# THE TASK
Images are not part of the copy; transcribe all the data exactly.

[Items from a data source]
=-=-=

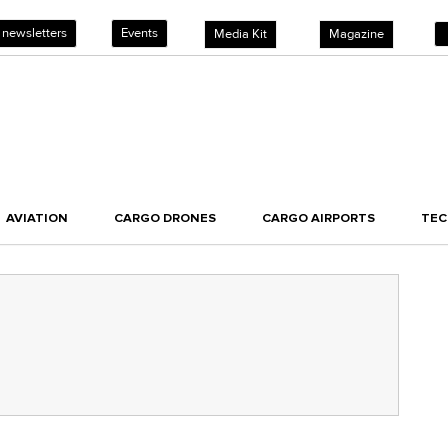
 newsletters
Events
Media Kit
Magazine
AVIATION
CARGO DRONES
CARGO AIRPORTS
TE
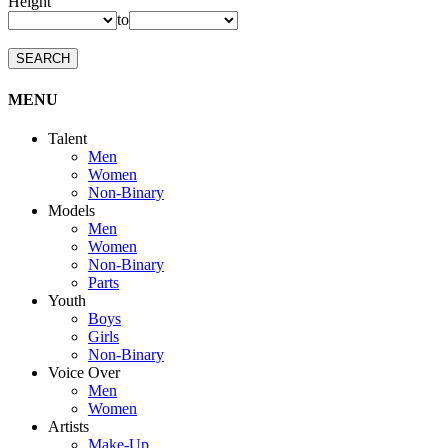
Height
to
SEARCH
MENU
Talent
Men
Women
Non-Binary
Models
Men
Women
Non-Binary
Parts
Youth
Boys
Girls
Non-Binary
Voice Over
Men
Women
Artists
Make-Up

=-=-=

# RESPONSE BELOW
 newsletters
Events
Media Kit
Magazine
AVIATION
CARGO DRONES
CARGO AIRPORTS
TE
Height
to
SEARCH
MENU
Talent
Men
Women
Non-Binary
Models
Men
Women
Non-Binary
Parts
Youth
Boys
Girls
Non-Binary
Voice Over
Men
Women
Artists
Make-Up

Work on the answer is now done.